Nie brakuje słów krytyki kierowanych pod adresem Czesława Michniewicza. Choć selekcjoner wywalczył awans na mistrzostwa świata w Katarze i utrzymał reprezentację w dywizji A Ligi Narodów, trudno doszukać się kolejnych plusów. Gra kadry nie może się podobać, a liczne statystki pokazują, że ofensywa biało-czerwonych nie zachwyca, co i tak jest eufemizmem.
Kulesza wprost o Paulo Sousie. Odpowiedział na dziwną propozycję
Dlatego coraz częściej przebijają się głosy o potrzebie zmiany na stanowisku selekcjonera. Jest jednak pewne, że przed mundialem do tego nie dojdzie. Jedną z najbardziej dziwnych propozycji wystosował Jerzy Dudek. Były reprezentant Polski w felietonie dla "Przeglądu Sportowego" napisał, że Cezary Kulesza powinien przeprosić się z... Paulo Sousą.

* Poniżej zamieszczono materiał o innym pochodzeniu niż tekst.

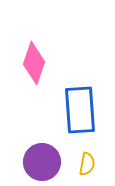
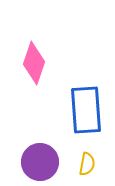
blue rectangle: moved 6 px right
purple circle: moved 2 px left
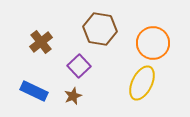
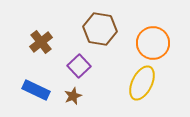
blue rectangle: moved 2 px right, 1 px up
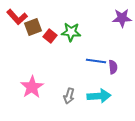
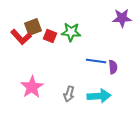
red L-shape: moved 4 px right, 20 px down
red square: rotated 16 degrees counterclockwise
gray arrow: moved 2 px up
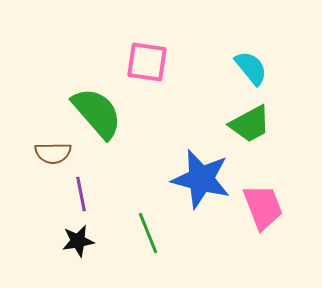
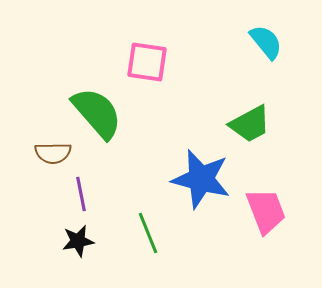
cyan semicircle: moved 15 px right, 26 px up
pink trapezoid: moved 3 px right, 4 px down
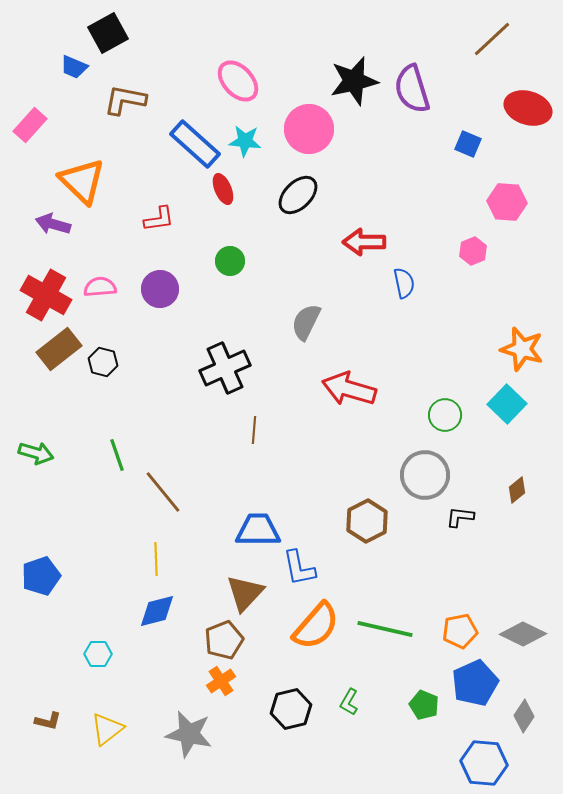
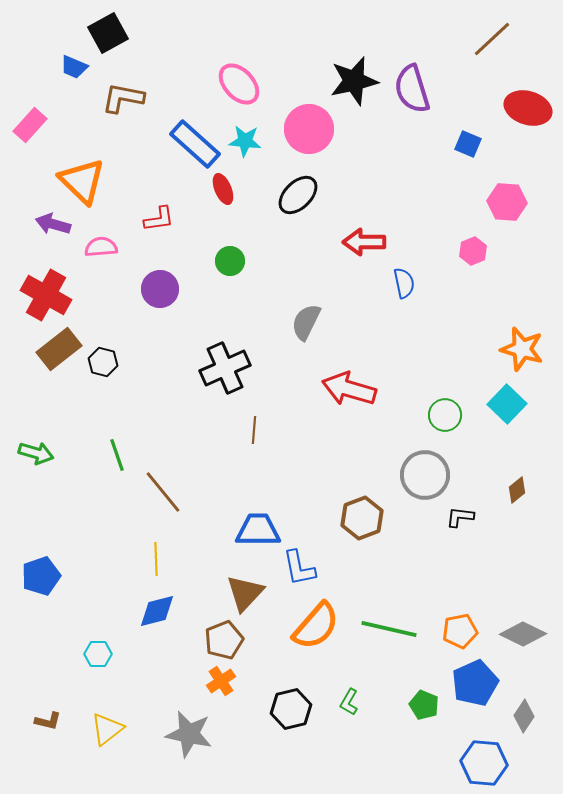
pink ellipse at (238, 81): moved 1 px right, 3 px down
brown L-shape at (125, 100): moved 2 px left, 2 px up
pink semicircle at (100, 287): moved 1 px right, 40 px up
brown hexagon at (367, 521): moved 5 px left, 3 px up; rotated 6 degrees clockwise
green line at (385, 629): moved 4 px right
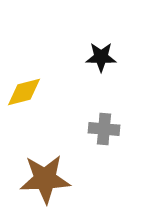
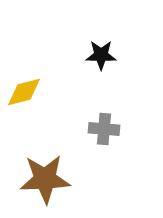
black star: moved 2 px up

- Wniosek nasuwa mi się jeden: z taką grą nie mamy czego tam szukać. Jeśli Polacy będą tak bojaźliwi i niedokładni, jak w meczu z Holandią, to poza naszym zasięgiem będzie nie tylko Argentyna, ale także Meksyk, a nawet Arabia Saudyjska. Dlatego prezes Cezary Kulesza powinien przeprosić się z Paulo Sousą, dopóki jest jeszcze wolny, bo może on będzie w stanie coś pozytywnego z tego bałaganu zbudować - czytamy w felietonie.
Prezes PZPN nie zamierzał jednak ukrywać, że takiego pomysłu nie ma i nie będzie. - Jerzy Dudek jest wybitnym polskim piłkarzem ze świetną karierą. Jako felietonista może pozwolić sobie na zdecydowanie więcej, ale chyba nikt nie sądzi, że po grudniowej ucieczce, Paulo Sousa dostałby jakąkolwiek propozycję od polskiej federacji - powiedział sternik polskiej piłki w rozmowie z "Przeglądem Sportowym".